--- WORKING DATA ---
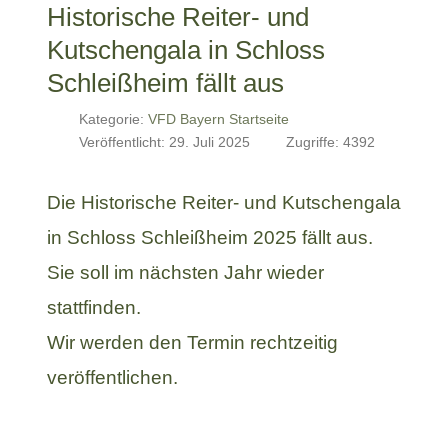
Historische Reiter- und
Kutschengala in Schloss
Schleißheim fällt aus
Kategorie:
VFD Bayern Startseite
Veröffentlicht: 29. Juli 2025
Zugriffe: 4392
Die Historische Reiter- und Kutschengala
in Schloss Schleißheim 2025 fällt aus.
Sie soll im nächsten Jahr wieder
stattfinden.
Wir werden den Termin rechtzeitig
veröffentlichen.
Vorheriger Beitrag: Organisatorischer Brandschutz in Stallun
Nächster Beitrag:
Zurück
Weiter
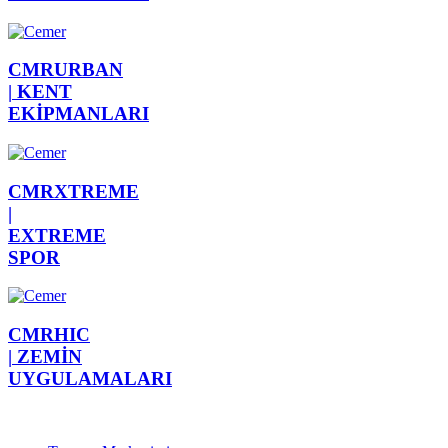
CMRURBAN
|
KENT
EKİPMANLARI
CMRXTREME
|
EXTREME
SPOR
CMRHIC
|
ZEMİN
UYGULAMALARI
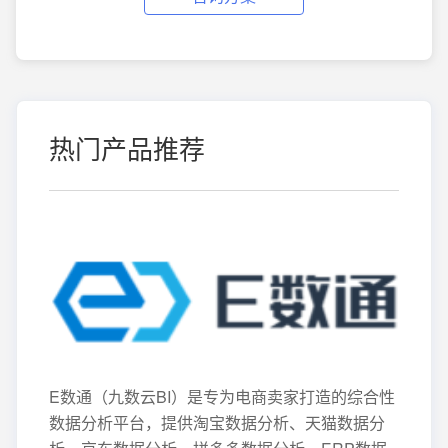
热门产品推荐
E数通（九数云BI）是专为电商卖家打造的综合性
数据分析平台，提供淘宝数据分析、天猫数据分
---
--- WORKING DATA ---
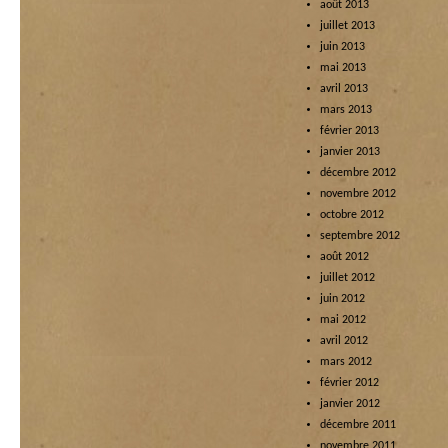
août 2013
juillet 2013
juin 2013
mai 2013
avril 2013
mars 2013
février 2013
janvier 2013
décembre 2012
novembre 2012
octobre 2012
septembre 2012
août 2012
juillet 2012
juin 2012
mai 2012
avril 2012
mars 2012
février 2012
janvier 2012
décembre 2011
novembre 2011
---
--- WORKING DATA ---
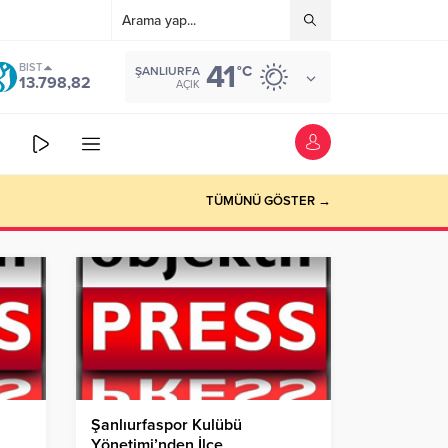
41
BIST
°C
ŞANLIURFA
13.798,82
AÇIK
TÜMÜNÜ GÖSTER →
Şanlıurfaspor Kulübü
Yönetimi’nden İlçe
---
### REQUIREMENT
Above are the records. Identify each line that contains the word "fällt".

### SOLVED EXERCISE
Schleißheim fällt aus
in Schloss Schleißheim 2025 fällt aus.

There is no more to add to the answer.